For much of his career, Johnny Depp has tried to shy away from the spotlight and recently said that he's very hesitant to be labeled a "Hollywood celebrity."
"First and most important is to never consider yourself a Hollywood celebrity. That's death and grotesque. I've always been drawn to… people who are diligent in remaining themselves," Johnny told Variety.
Billie Eilish, 18, has struggled with her newfound fame and at one point said that she only tolerates the constant attention because it allows her to play music and connect with fans.
"Fame is horrible. It's worth it because it lets me play shows and meet people, but fame itself is f--kin' dreadful," Billie told Marie Claire.
Thankfully, later that same year, she told Elle she had come to terms with being famous and had grown to enjoy it. "For anybody who isn't doing well, it will get better. Have hope. I did this s--t with fame riding on my shoulders. And I love fame! Being famous is great, but it was horrible for a year. Now I love what I do, and I'm me again. The good me. And I love the eyes on me."
Jennifer Lawrence isn't a fan of being famous, telling Vogue early in her career, "I am just not OK with it. It's as simple as that. I am just a normal girl and a human being, and I haven't been in this long enough to feel like this is my new normal. I'm not going to find peace with it."
Jennifer later said she feels fortunate to be in her position and doesn't like to complain about it.
Ana de Armas recently shared that she wishes fame wasn't an outcome of her day job at all.
"It's funny as an actor because you do what you do and you don't think of the consequences of your job and then all of a sudden you are in the spotlight and you realize 'Oh this is not what I wanted!' [Fame] to me, is not the most exciting thing about my job, it never has been, at all. It is just a consequence of my job," Ana told Flaunt.
Daniel Radcliffe has admitted he has a hard time being famous and constantly being "watched." At times, he even turned to drinking to cope with his celebrity status.
"The quickest way to forget about the fact that you were being watched was to get very drunk. Then as you get very drunk, you become aware, 'Oh, people are watching more now because now I'm getting very drunk, so I should probably drink more to ignore that more.' It can affect your psyche," Daniel said on "Off Camera with Sam Jones."
Daniel added that this contributed to his decision to quit drinking.
Earlier in her career, Megan Fox said being famous was comparable to being bullied in high school.
"I don't think people understand. They all think we should shut the f--k up and stop complaining because you live in a big house or you drive a Bentley. So your life must be so great.
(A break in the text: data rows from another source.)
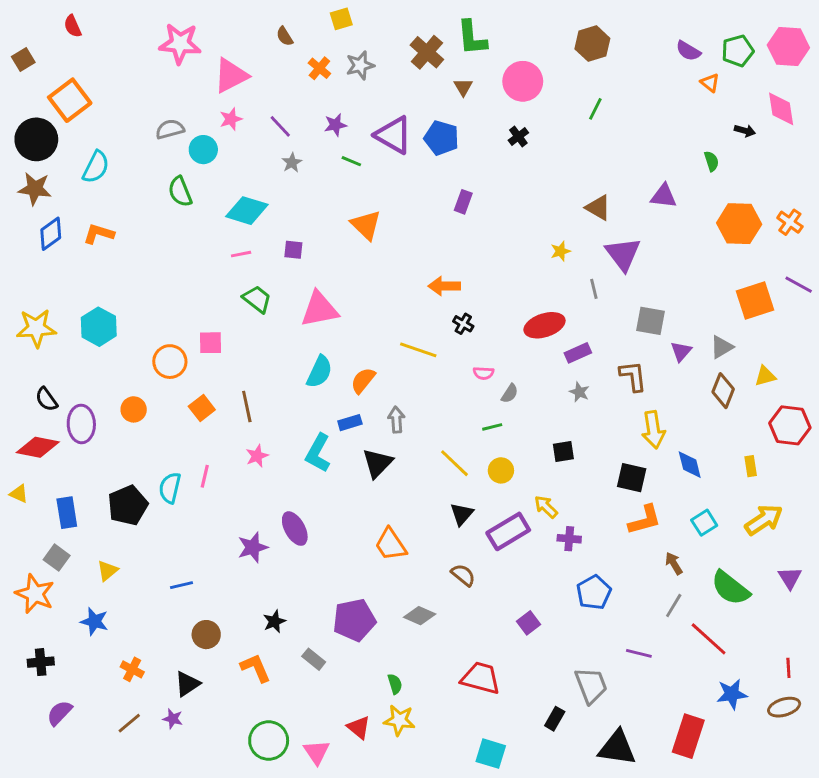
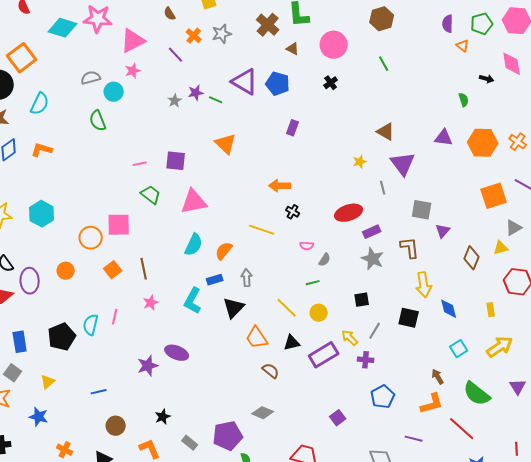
purple semicircle: (688, 51) -> (448, 24), turned 60
brown triangle: (463, 87) -> (293, 49), turned -32
green line: (595, 109) -> (384, 64), turned -56
purple star: (335, 125) -> (196, 93), moved
purple line: (280, 126) -> (176, 55), moved
purple triangle: (664, 196) -> (444, 138), moved
cyan diamond: (247, 211) -> (63, 28), moved
purple square: (293, 250) -> (176, 161), size x1.5
pink square: (211, 343) -> (119, 225), size x1.4
gray triangle: (722, 347) -> (514, 228), moved
gray star: (579, 392) -> (373, 259), size x1.6
black triangle: (462, 514) -> (292, 343), turned 36
orange L-shape: (645, 520) -> (432, 404), moved
purple ellipse: (295, 529) -> (177, 353), turned -40
orange trapezoid: (391, 544) -> (257, 338), moved
brown semicircle: (463, 575) -> (271, 371), moved
gray line: (674, 605) -> (375, 331), moved
purple pentagon: (354, 620) -> (228, 436), moved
What people don't realize is that fame, whatever your worst experience in high school, when you were being bullied by those 10 kids in high school, fame is that, but on a global scale, where you're being bullied by millions of people constantly," Megan told Esquire.
At one point in his career, Shia LeBeouf declared that he was retiring from public life, later stepping out for a red carpet wearing a paper bag on his head that read "I am not famous anymore."
A few years later, Shia elaborated on his thoughts about fame, saying, "The craft of acting for film is terribly exclusive and comes with the baggage of celebrity, which robs you of your individuality and separates you... The requirements to being a star/celebrity are namely, you must become an enslaved body."
While Zach Galifianakis enjoys acting, he doesn't enjoy the notion of being a celebrity.
"Being a celebrity is shit. It's dumb. I'm not interested in it. I like to be an actor and that's it. The blurred lines are, I think, man-made. I think celebrity is a man-made thing. It's not innate in us. We have people telling us we should pay attention to these people for the wrong reasons — their personal lives and that stuff," Zach said during a press conference in 2014.